───── PROVIDED RECORDS ─────

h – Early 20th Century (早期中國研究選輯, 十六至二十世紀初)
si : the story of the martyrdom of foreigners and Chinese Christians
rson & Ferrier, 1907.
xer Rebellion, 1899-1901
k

─────
───── PROVIDED RECORDS ─────

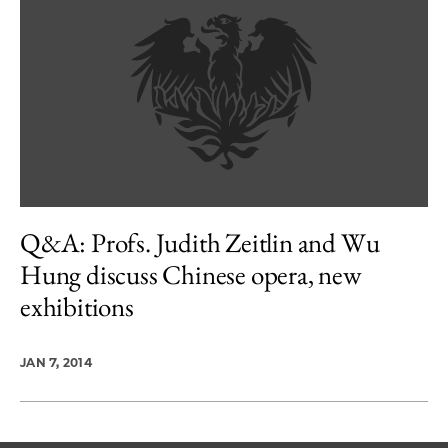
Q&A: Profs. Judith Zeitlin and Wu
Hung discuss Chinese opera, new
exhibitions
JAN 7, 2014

─────

WHAT THE TASK ASKS: Find the string "Chinese" in the material above, and report every line where it occurs.

TASK RESULT:
si : the story of the martyrdom of foreigners and Chinese Christians
Hung discuss Chinese opera, new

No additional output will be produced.